National Institute of Health Research, Guy's and St. Thomas' Charity, Dystonia Society UK, Action Medical Research, German National Academic Foundation.
不同类型肌张力障碍的病理生理学机制尚不清楚。我们报告了接受肌张力障碍深部脑刺激(DBS)治疗的儿童内侧苍白球(GPi)和外侧苍白球(GPe)的微电极数据,并研究了不同类型肌张力障碍中GPi和GPe的放电频率是否存在差异。
获取44名儿童(年龄3.3 - 18.1岁,中位数10.7岁)的单次微电极数据以指导电极定位,这些儿童患有以下类型的肌张力障碍:14例原发性、22例继发性静止性和8例继发于神经元脑铁沉积(NBIA)的进行性肌张力障碍。术前立体定向MRI确定GPi靶点的坐标。数字化的尖峰序列进行离线分析,分析时对临床数据保密。术后立体定向CT扫描确认电极位置。
我们识别出263个GPi细胞和87个GPe细胞。GPi和GPe的放电频率均因肌张力障碍的病因不同而有显著差异。原发性组的GPi放电频率中位数高于继发性静止性组(13.5Hz对9.6Hz;p = 0.002),NBIA组高于原发性组(25Hz对13.5Hz;p = 0.006)和继发性静止性组(25Hz对9.6Hz;p = 0.00004)。NBIA组的GPe放电频率中位数高于继发性静止性组(15.9Hz对7Hz;p = 0.013)。与其他组相比,NBIA组中规则放电的GPi细胞比例也更高(p < 0.001)。
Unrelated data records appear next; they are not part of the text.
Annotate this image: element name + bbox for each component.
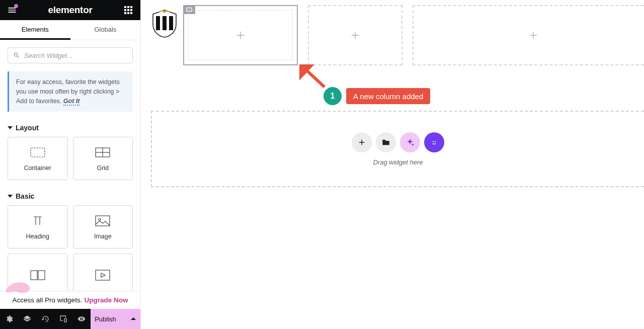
- publish-label: Publish: [95, 315, 116, 323]
- svg-rect-4: [127, 9, 129, 11]
- ai-button[interactable]: [400, 132, 420, 152]
- basic-widget-grid: Heading Image: [8, 205, 133, 291]
- gear-icon: [5, 315, 13, 323]
- search-icon: [13, 52, 20, 59]
- folder-icon: [381, 138, 390, 147]
- container-icon: [30, 145, 45, 159]
- annotation-label: A new column added: [346, 88, 430, 104]
- sidebar-header: elementor: [0, 0, 140, 20]
- heading-icon: [31, 214, 45, 228]
- favorites-tip: For easy access, favorite the widgets yo…: [8, 71, 133, 112]
- add-section-button[interactable]: [352, 132, 372, 152]
- caret-down-icon: [8, 194, 13, 199]
- upsell-bar: Access all Pro widgets. Upgrade Now: [0, 291, 140, 309]
- add-widget-icon[interactable]: [528, 30, 539, 41]
- devices-icon: [59, 315, 67, 323]
- sidebar-tabs: Elements Globals: [0, 20, 140, 40]
- eye-icon: [77, 315, 86, 323]
- image-icon: [95, 214, 110, 228]
- publish-button[interactable]: Publish: [91, 309, 140, 329]
- widget-heading[interactable]: Heading: [8, 205, 68, 249]
- editor-sidebar: elementor Elements Globals For easy acce…: [0, 0, 141, 329]
- svg-rect-22: [187, 8, 192, 12]
- svg-rect-15: [31, 271, 37, 280]
- search-wrap: [0, 40, 140, 67]
- svg-rect-19: [163, 16, 167, 30]
- widget-image-label: Image: [94, 233, 112, 240]
- app-logo: elementor: [48, 5, 92, 16]
- tab-globals[interactable]: Globals: [70, 20, 141, 40]
- widget-heading-label: Heading: [26, 233, 49, 240]
- widget-video[interactable]: [73, 254, 133, 291]
- column-2[interactable]: [308, 5, 403, 65]
- page-logo-image[interactable]: [151, 9, 178, 38]
- svg-rect-17: [96, 270, 110, 280]
- column-handle[interactable]: [183, 5, 195, 14]
- layers-icon: [23, 315, 31, 323]
- drop-hint-text: Drag widget here: [373, 158, 423, 166]
- section-layout-header[interactable]: Layout: [8, 117, 133, 137]
- plus-icon: [357, 138, 366, 147]
- widget-inner-section[interactable]: [8, 254, 68, 291]
- history-button[interactable]: [36, 309, 54, 329]
- widget-grid-label: Grid: [97, 164, 109, 172]
- responsive-button[interactable]: [54, 309, 72, 329]
- sidebar-footer: Publish: [0, 309, 140, 329]
- video-icon: [95, 268, 110, 282]
- section-basic-header[interactable]: Basic: [8, 185, 133, 205]
- widget-container[interactable]: Container: [8, 137, 68, 180]
- svg-point-23: [431, 138, 438, 146]
- widget-container-label: Container: [24, 164, 51, 172]
- new-section-drop-area[interactable]: Drag widget here: [151, 111, 644, 187]
- svg-point-21: [164, 11, 166, 13]
- svg-rect-18: [156, 16, 160, 30]
- svg-rect-9: [31, 148, 45, 157]
- navigator-button[interactable]: [18, 309, 36, 329]
- svg-rect-7: [127, 12, 129, 14]
- tab-elements[interactable]: Elements: [0, 20, 70, 40]
- upsell-text: Access all Pro widgets.: [13, 296, 83, 304]
- widget-panel-toggle[interactable]: [120, 2, 136, 18]
- svg-rect-0: [124, 6, 126, 8]
- add-widget-icon[interactable]: [235, 30, 246, 41]
- crest-icon: [151, 9, 178, 38]
- svg-rect-5: [130, 9, 132, 11]
- editor-canvas[interactable]: 1 A new column added Drag widget here: [141, 0, 644, 329]
- widget-image[interactable]: Image: [73, 205, 133, 249]
- svg-rect-16: [38, 271, 45, 280]
- svg-rect-2: [130, 6, 132, 8]
- column-3[interactable]: [413, 5, 644, 65]
- notification-dot-icon: [14, 4, 18, 8]
- svg-rect-6: [124, 12, 126, 14]
- upgrade-link[interactable]: Upgrade Now: [84, 296, 128, 304]
- svg-point-25: [435, 141, 436, 142]
- column-icon: [186, 7, 192, 12]
- svg-point-14: [99, 218, 101, 220]
- chevron-up-icon: [130, 316, 136, 322]
- drop-actions: [352, 132, 444, 152]
- grid-icon: [124, 6, 132, 14]
- tip-gotit[interactable]: Got It: [63, 98, 80, 106]
- add-widget-icon[interactable]: [350, 30, 361, 41]
- menu-button[interactable]: [4, 2, 20, 18]
- caret-down-icon: [8, 125, 13, 130]
- layout-widget-grid: Container Grid: [8, 137, 133, 185]
- column-1-selected[interactable]: [183, 5, 298, 65]
- ai-face-icon: [430, 138, 439, 147]
- widgets-body: Layout Container Grid Basic: [0, 117, 140, 291]
- widget-grid[interactable]: Grid: [73, 137, 133, 180]
- add-template-button[interactable]: [376, 132, 396, 152]
- annotation-arrow-icon: [299, 64, 330, 90]
- sparkle-icon: [406, 138, 415, 147]
- search-input[interactable]: [24, 52, 127, 59]
- settings-button[interactable]: [0, 309, 18, 329]
- elementor-ai-button[interactable]: [424, 132, 444, 152]
- svg-rect-3: [124, 9, 126, 11]
- search-box[interactable]: [8, 47, 133, 63]
- preview-button[interactable]: [72, 309, 91, 329]
- svg-rect-13: [96, 216, 110, 226]
- svg-rect-8: [130, 12, 132, 14]
- columns-row: [183, 5, 644, 65]
- grid-widget-icon: [95, 145, 110, 159]
- inner-section-icon: [30, 268, 45, 282]
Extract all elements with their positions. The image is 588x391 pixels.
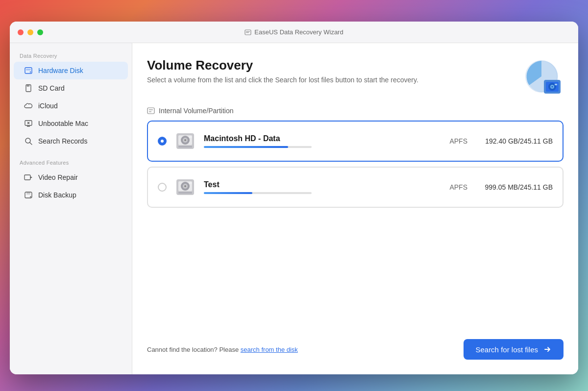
main-content: Volume Recovery Select a volume from the…	[132, 43, 578, 374]
sidebar-item-video-repair[interactable]: Video Repair	[14, 169, 128, 186]
sidebar-item-label-video-repair: Video Repair	[38, 173, 78, 181]
sidebar-item-hardware-disk[interactable]: Hardware Disk	[14, 62, 128, 79]
svg-point-19	[30, 196, 31, 197]
page-title: Volume Recovery	[147, 58, 418, 73]
sidebar-item-label-hardware-disk: Hardware Disk	[38, 67, 83, 74]
volume-item-test[interactable]: Test APFS 999.05 MB/245.11 GB	[147, 167, 564, 208]
volume-list: Macintosh HD - Data APFS 192.40 GB/245.1…	[147, 121, 564, 208]
svg-rect-29	[149, 111, 151, 112]
volume-progress-bar-macintosh-hd	[204, 146, 312, 148]
section-header: Internal Volume/Partition	[147, 107, 564, 115]
close-button[interactable]	[18, 29, 24, 35]
page-subtitle: Select a volume from the list and click …	[147, 76, 418, 84]
volume-progress-fill-macintosh-hd	[204, 146, 288, 148]
svg-rect-3	[25, 68, 32, 73]
radio-macintosh-hd[interactable]	[158, 137, 167, 146]
svg-rect-18	[26, 192, 30, 195]
app-icon	[245, 29, 251, 36]
unbootable-mac-icon	[24, 119, 33, 128]
volume-name-macintosh-hd: Macintosh HD - Data	[204, 134, 431, 143]
titlebar: EaseUS Data Recovery Wizard	[10, 22, 578, 43]
svg-rect-43	[189, 182, 192, 184]
sidebar-section-advanced: Advanced Features Video Repair	[10, 160, 132, 204]
svg-rect-7	[27, 85, 28, 87]
svg-rect-36	[189, 136, 192, 138]
volume-item-macintosh-hd[interactable]: Macintosh HD - Data APFS 192.40 GB/245.1…	[147, 121, 564, 162]
sidebar-item-label-search-records: Search Records	[38, 137, 87, 145]
search-from-disk-link[interactable]: search from the disk	[241, 346, 298, 353]
sidebar: Data Recovery Hardware Disk	[10, 43, 132, 374]
sidebar-item-disk-backup[interactable]: Disk Backup	[14, 186, 128, 204]
partition-icon	[147, 107, 155, 115]
sidebar-item-label-icloud: iCloud	[38, 102, 58, 110]
page-header: Volume Recovery Select a volume from the…	[147, 58, 564, 97]
search-btn-label: Search for lost files	[475, 345, 538, 354]
sidebar-item-sd-card[interactable]: SD Card	[14, 79, 128, 97]
window-title: EaseUS Data Recovery Wizard	[245, 28, 343, 36]
window-title-text: EaseUS Data Recovery Wizard	[254, 28, 343, 36]
volume-progress-fill-test	[204, 192, 252, 194]
search-lost-files-button[interactable]: Search for lost files	[464, 339, 564, 360]
svg-rect-27	[147, 108, 154, 114]
svg-rect-10	[27, 126, 30, 127]
volume-size-macintosh-hd: 192.40 GB/245.11 GB	[474, 137, 553, 145]
svg-rect-35	[178, 146, 192, 147]
arrow-right-icon	[543, 345, 552, 354]
footer-text-static: Cannot find the location? Please	[147, 346, 241, 353]
svg-marker-16	[30, 176, 32, 178]
volume-fs-test: APFS	[438, 183, 467, 191]
video-repair-icon	[24, 172, 33, 182]
volume-fs-macintosh-hd: APFS	[438, 137, 467, 145]
disk-icon-test	[173, 175, 197, 199]
sidebar-item-label-unbootable-mac: Unbootable Mac	[38, 120, 88, 127]
svg-rect-4	[26, 69, 31, 71]
volume-size-test: 999.05 MB/245.11 GB	[474, 183, 553, 191]
footer-message: Cannot find the location? Please search …	[147, 346, 298, 353]
svg-point-5	[30, 72, 31, 73]
search-records-icon	[24, 136, 33, 146]
page-title-area: Volume Recovery Select a volume from the…	[147, 58, 418, 84]
svg-rect-1	[246, 31, 250, 32]
svg-rect-15	[24, 175, 30, 180]
footer: Cannot find the location? Please search …	[147, 329, 564, 360]
svg-rect-26	[555, 84, 557, 85]
icloud-icon	[24, 101, 33, 111]
svg-rect-42	[178, 192, 192, 194]
sidebar-section-label-2: Advanced Features	[10, 160, 132, 166]
sidebar-item-icloud[interactable]: iCloud	[14, 97, 128, 115]
section-label: Internal Volume/Partition	[159, 107, 234, 115]
disk-backup-icon	[24, 190, 33, 200]
svg-rect-2	[246, 32, 249, 33]
svg-line-14	[30, 143, 32, 145]
volume-info-test: Test	[204, 180, 431, 194]
hardware-disk-icon	[24, 66, 33, 75]
svg-point-13	[25, 138, 30, 143]
recovery-icon	[519, 58, 564, 97]
window-body: Data Recovery Hardware Disk	[10, 43, 578, 374]
volume-name-test: Test	[204, 180, 431, 189]
sidebar-section-label-1: Data Recovery	[10, 53, 132, 59]
sidebar-section-data-recovery: Data Recovery Hardware Disk	[10, 53, 132, 150]
sidebar-item-label-disk-backup: Disk Backup	[38, 191, 76, 199]
sidebar-item-unbootable-mac[interactable]: Unbootable Mac	[14, 115, 128, 132]
minimize-button[interactable]	[27, 29, 33, 35]
svg-point-34	[184, 139, 186, 141]
radio-test[interactable]	[158, 183, 167, 192]
volume-info-macintosh-hd: Macintosh HD - Data	[204, 134, 431, 148]
app-window: EaseUS Data Recovery Wizard Data Recover…	[10, 22, 578, 374]
sidebar-item-label-sd-card: SD Card	[38, 84, 65, 92]
svg-rect-8	[28, 85, 29, 87]
sidebar-item-search-records[interactable]: Search Records	[14, 132, 128, 150]
svg-rect-28	[149, 109, 153, 110]
volume-progress-bar-test	[204, 192, 312, 194]
maximize-button[interactable]	[37, 29, 43, 35]
svg-point-41	[184, 185, 186, 187]
traffic-lights	[18, 29, 43, 35]
disk-icon-macintosh-hd	[173, 129, 197, 153]
svg-point-25	[552, 86, 553, 88]
sd-card-icon	[24, 83, 33, 93]
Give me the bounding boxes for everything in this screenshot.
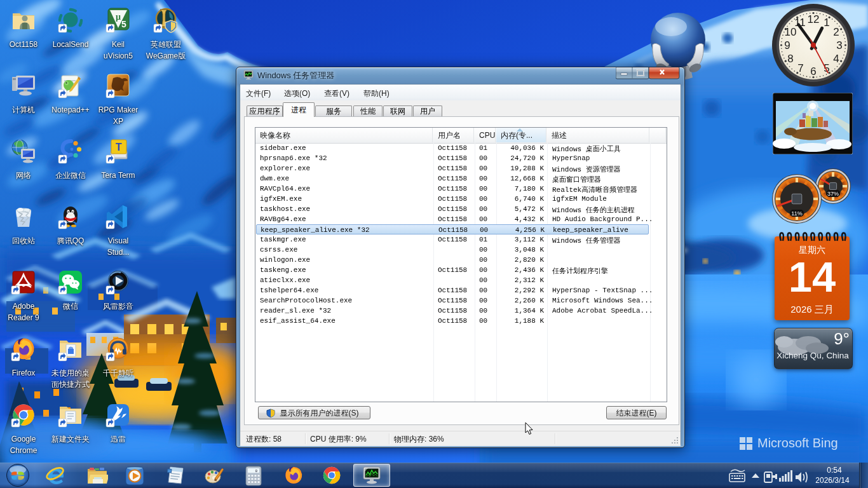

与相性/动态肌张力障碍表型相比,固定/强直性肌张力障碍患者中规则放电的GPi细胞比例也更高(p < 0.001)。GPi放电频率与DBS术后1年的疗效呈正相关,疗效通过伯克 - 法恩 - 马尔登肌张力障碍评定量表(BFMDRS - m)评分的改善来衡量(p = 0.030)。这种关联在非进行性患者中更强(p = 0.006)。
苍白球的放电频率和模式因肌张力障碍的病因和表型不同而有显著差异。识别特定的放电模式可能有助于确定神经调节治疗的靶点和针对患者的方案。
美国国立卫生研究院、盖伊和圣托马斯慈善机构、英国肌张力障碍协会、行动医学研究、德国国家学术基金会。